On June 2, the 46-year-old custodian at Alan Shepard Elementary School in Bourbonnais, Illinois, was swarmed by 104 second graders hoping to get their yearbooks signed.
“It was pretty overwhelming for me with them all screaming for my attention and waving their yearbooks in the air,” Weidner told TODAY.com. “But after we organized a line and I sat down, it ended up being really fun.”
And the students who didn’t have a chance to get their yearbooks signed outside weren’t left hanging — “Mr. Steve,” as Weidner is known at the school, went into classrooms to give out his autograph, and also had students bring their yearbooks to lunch.
During his 15 years at Shepard, he’s signed students' yearbooks, but has never had the turnout he had this year.
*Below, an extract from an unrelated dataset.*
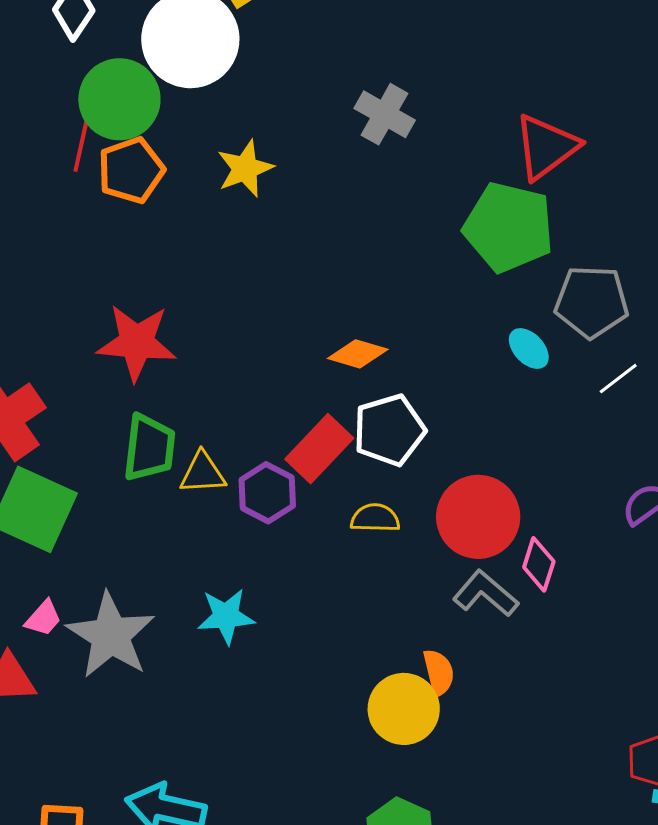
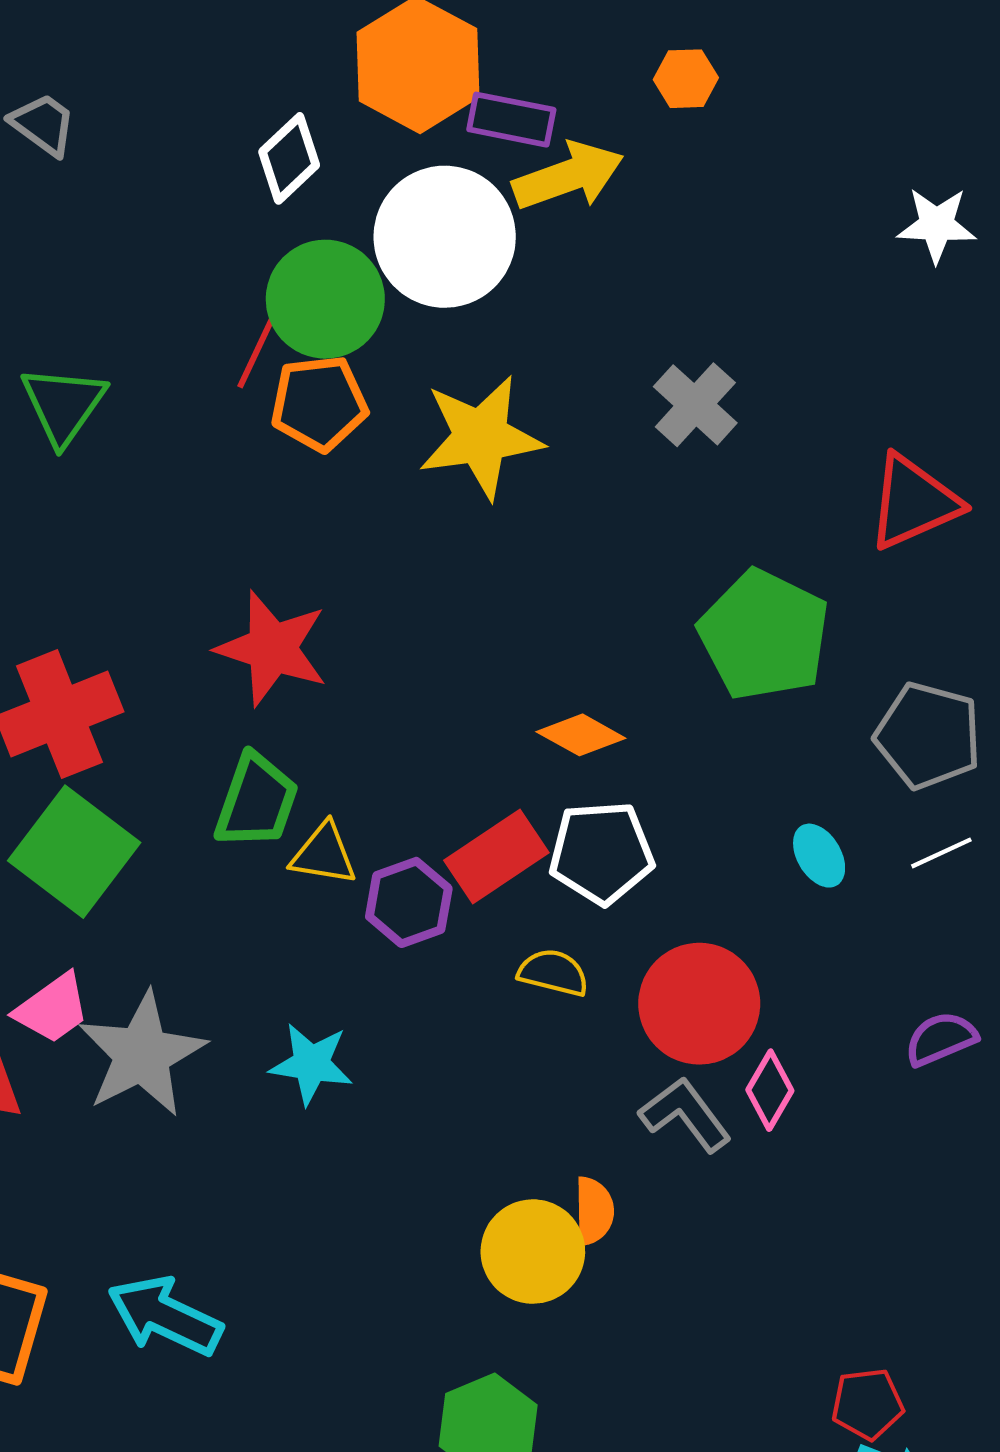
yellow star: (245, 168) -> (481, 437), size x1.5
green pentagon: (509, 227) -> (764, 635), moved
cyan ellipse: (529, 348) -> (819, 856), moved
pink trapezoid: (43, 618) -> (52, 1008), size x1.4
“He’s a role model for the students and someone they know they can go to whenever they need him — whether a ball flies over a fence or they get sick,” principal Shirley Padera told TODAY.com. “No problem is too big for Mr. Steve.”
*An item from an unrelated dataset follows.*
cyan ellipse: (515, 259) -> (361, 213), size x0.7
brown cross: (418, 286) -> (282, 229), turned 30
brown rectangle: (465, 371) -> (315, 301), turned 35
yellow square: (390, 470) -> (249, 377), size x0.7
Lunchtime is when Weidner gets to know the students best. He’ll sit down and talk to them about their days and they often ask him to tell jokes.
“I love being around kids,” Weidner, a father of four, said. “The students are very comfortable around me and know if they need anything all they have to do is raise their hands.”
Weidner has signed about 300 yearbooks this year and said that he will continue the tradition for years to come.
“The students are what makes every day a joy to go to work,” Weidner said. “I do it for the kids.”